O Instituto Ambiental do Paraná (IAP) está investigando as causas da alteração da cor do Rio Tibagi, que passou a apresentar uma tonalidade mais escura. O problema foi detectado ontem, pela manhã, por pescadores da região de Jataizinho (21 km a leste de Londrina). Assim que lançaram as redes, eles notaram a cor escura e um cheiro forte na água. A correnteza trouxe, em seguida, outra evidência de poluição: peixes mortos de várias espécies.
‘‘Eu nasci na beira do rio e nunca vi o Tibagi desta cor tão feia e escura’’, comentou o pescador e vereador de Jataizinho pelo PPB, Laércio Quitério, 34 anos. Nesta época, costuma-se pegar cerca de 30 quilos de peixe por dia, entre cascudo, piapara, dourado, pintado e outras espécies. Mas ontem Laércio não pegou nenhum.
A situação do Tibagi também surpreendeu o aposentado João Gosh, 69 anos, que duas vezes por semana sai de Londrina para passar o dia na beira do rio, em Jataizinho. ‘‘Não peguei peixe nem para a mistura’’, brincou. ‘‘A água está com cor de fossa’’, comparou Gosh.
O IAP foi informado do problema pelo responsável pelo setor de Agropecuária e Meio Ambiente da prefeitura de Jataizinho, José Quitério. ‘‘Ontem a água estava normal, só um pouco barrenta. Hoje a cor está muito esquisita, parece água de mangue’’, comentou Quitério, que recolheu uma amostra em uma garrafa plástica e a comparou com a água de uma mina. Na opinião dele, a alteração só poderia ser causada por problemas em uma grande indústria.
Técnicos do IAP de Londrina estiveram ontem, durante o dia todo, em Jataizinho, percorrendo de barco o Rio Tibagi. Uma amostra da água foi coletada e encaminhada para análise em laboratório. O resultado só deve sair na segunda ou terça-feira.
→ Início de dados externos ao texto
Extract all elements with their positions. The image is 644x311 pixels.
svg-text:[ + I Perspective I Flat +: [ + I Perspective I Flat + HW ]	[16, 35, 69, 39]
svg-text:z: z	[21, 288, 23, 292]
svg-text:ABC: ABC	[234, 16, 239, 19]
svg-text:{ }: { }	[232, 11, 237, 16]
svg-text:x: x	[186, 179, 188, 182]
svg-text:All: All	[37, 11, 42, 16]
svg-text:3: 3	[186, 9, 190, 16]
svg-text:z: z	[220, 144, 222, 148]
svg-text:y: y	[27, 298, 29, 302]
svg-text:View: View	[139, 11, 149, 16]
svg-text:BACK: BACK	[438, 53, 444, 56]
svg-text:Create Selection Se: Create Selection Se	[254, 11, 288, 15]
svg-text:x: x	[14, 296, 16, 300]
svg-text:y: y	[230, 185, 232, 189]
O chefe do Setor de Fiscalização e Licenciamento Ambiental do IAP, Elliton Bembem, disse que inicialmente o instituto pesquisou, pelo computador, e constatou que não havia, na região de Jataizinho, empresas que pudessem ter provocado a poluição.
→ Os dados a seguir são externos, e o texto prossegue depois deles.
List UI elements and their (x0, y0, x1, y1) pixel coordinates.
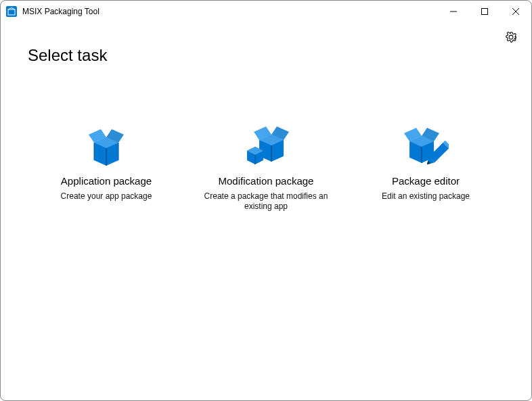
task-list: Application package Create your app pack… (1, 124, 531, 212)
close-button[interactable] (500, 1, 531, 22)
page-title: Select task (28, 46, 107, 65)
task-application-package[interactable]: Application package Create your app pack… (39, 124, 173, 212)
settings-button[interactable] (502, 29, 520, 48)
task-package-editor[interactable]: Package editor Edit an existing package (359, 124, 493, 212)
task-title: Application package (39, 175, 173, 187)
box-pencil-icon (403, 124, 449, 170)
task-title: Modification package (199, 175, 333, 187)
task-modification-package[interactable]: Modification package Create a package th… (199, 124, 333, 212)
svg-rect-2 (482, 9, 488, 15)
box-open-icon (83, 124, 129, 170)
window-titlebar: MSIX Packaging Tool (1, 1, 531, 22)
window-title: MSIX Packaging Tool (22, 7, 99, 16)
app-icon (6, 6, 17, 17)
box-with-addon-icon (243, 124, 289, 170)
task-description: Create your app package (39, 191, 173, 202)
maximize-button[interactable] (469, 1, 500, 22)
task-description: Create a package that modifies an existi… (199, 191, 333, 212)
task-title: Package editor (359, 175, 493, 187)
task-description: Edit an existing package (359, 191, 493, 202)
gear-icon (504, 30, 518, 47)
svg-rect-0 (8, 9, 15, 15)
minimize-button[interactable] (438, 1, 469, 22)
Mas depois de fazer contato com a Polícia Florestal, o IAP concluiu que a mancha se originou no Rio Iapó, em Castro (41 km ao norte de Ponta Grossa). ‘‘Nós já acionamos nosso pessoal, em Ponta Grossa, para fazer um pente-fino e descobrir o que provocou o problema’’, disse. Segundo ele, os técnicos trabalharão durante todo o final de semana para tentar identificar a causa da mancha que chegou até Jataizinho.
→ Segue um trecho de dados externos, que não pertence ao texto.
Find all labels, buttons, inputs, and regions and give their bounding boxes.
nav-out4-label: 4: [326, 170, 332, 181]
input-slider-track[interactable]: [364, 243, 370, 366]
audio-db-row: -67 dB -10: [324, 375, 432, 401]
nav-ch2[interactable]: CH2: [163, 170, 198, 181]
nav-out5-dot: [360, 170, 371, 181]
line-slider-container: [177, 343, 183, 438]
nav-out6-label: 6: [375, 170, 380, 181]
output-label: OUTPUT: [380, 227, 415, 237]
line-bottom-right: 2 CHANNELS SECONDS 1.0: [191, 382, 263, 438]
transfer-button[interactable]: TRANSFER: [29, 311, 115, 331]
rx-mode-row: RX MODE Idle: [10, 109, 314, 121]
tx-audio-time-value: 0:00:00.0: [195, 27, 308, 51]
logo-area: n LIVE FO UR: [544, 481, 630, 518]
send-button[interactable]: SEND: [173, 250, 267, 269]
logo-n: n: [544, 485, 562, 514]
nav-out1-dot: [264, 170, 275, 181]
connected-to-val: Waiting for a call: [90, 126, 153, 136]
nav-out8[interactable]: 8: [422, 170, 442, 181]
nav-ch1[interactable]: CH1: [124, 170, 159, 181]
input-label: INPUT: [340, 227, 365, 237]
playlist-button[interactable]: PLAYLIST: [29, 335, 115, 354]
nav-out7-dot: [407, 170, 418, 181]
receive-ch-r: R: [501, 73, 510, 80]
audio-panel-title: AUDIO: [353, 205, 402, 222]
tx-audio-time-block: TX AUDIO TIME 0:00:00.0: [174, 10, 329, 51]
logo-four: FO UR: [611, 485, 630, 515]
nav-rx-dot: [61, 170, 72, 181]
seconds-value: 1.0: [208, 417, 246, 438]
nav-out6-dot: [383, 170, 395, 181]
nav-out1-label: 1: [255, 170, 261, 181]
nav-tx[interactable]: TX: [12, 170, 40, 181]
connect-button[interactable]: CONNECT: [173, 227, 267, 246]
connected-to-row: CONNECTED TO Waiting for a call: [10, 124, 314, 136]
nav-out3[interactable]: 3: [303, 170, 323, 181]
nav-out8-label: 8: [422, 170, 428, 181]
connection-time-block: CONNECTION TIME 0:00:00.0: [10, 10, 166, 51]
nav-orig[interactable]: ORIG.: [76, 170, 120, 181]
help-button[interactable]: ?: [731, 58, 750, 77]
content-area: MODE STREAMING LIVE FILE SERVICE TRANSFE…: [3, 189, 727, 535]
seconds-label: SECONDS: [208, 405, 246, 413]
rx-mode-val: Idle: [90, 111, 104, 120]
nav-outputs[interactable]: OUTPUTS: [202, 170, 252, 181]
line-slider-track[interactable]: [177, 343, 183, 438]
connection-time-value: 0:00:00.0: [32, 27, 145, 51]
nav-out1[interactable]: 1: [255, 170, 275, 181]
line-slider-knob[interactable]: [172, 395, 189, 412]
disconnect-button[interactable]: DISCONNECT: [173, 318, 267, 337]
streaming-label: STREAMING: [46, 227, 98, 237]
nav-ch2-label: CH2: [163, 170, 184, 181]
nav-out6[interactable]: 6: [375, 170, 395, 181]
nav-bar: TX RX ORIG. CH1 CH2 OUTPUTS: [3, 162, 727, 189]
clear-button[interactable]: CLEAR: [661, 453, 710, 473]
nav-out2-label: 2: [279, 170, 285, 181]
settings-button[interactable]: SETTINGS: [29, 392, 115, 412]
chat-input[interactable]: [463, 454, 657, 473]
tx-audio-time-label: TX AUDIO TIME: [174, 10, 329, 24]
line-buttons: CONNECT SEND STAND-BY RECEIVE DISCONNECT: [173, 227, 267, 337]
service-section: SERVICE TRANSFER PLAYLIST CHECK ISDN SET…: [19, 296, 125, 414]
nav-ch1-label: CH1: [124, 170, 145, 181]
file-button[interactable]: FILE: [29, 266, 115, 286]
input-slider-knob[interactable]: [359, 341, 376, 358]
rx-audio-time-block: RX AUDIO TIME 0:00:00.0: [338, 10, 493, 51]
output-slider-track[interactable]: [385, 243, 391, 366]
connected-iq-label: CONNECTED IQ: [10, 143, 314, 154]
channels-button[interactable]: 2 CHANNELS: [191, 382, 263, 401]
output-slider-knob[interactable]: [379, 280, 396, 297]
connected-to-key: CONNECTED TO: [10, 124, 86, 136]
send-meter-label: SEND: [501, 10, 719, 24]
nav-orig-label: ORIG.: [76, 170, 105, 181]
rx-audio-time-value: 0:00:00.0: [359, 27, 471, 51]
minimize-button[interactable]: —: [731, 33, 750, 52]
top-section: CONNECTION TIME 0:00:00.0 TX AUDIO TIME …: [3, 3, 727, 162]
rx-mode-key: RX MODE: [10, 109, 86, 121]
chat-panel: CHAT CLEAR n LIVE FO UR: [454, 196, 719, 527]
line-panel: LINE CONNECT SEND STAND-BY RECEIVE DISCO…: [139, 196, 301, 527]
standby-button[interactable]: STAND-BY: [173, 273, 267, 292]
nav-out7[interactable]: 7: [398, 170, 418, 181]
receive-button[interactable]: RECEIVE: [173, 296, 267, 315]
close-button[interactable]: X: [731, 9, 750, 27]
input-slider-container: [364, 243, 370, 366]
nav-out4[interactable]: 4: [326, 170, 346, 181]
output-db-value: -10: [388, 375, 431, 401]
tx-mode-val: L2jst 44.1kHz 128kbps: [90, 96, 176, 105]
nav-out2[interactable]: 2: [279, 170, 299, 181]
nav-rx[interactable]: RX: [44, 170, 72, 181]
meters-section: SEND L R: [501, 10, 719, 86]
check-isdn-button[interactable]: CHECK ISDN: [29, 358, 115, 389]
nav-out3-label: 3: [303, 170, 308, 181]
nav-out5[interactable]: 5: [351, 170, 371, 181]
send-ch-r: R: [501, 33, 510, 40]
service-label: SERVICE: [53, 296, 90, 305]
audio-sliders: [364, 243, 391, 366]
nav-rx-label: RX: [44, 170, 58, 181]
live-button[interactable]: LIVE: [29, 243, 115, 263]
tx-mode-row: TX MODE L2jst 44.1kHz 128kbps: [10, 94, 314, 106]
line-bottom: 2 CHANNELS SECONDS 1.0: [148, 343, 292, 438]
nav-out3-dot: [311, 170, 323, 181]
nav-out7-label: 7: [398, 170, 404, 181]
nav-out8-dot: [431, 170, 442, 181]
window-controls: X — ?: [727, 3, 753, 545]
Segundo ele, a poluição pode ter sido causada pelo rompimento de uma barragem construída no Rio Iapó sem a licença do IAP ou de uma lagoa de contenção de efluentes industriais. Elliton Bembem adiantou que a Sanepar foi avisada do problema – já que o rio abastece várias cidades – e que após análise, a empresa de saneamento constatou que a poluição não afetou a qualidade da água para consumo.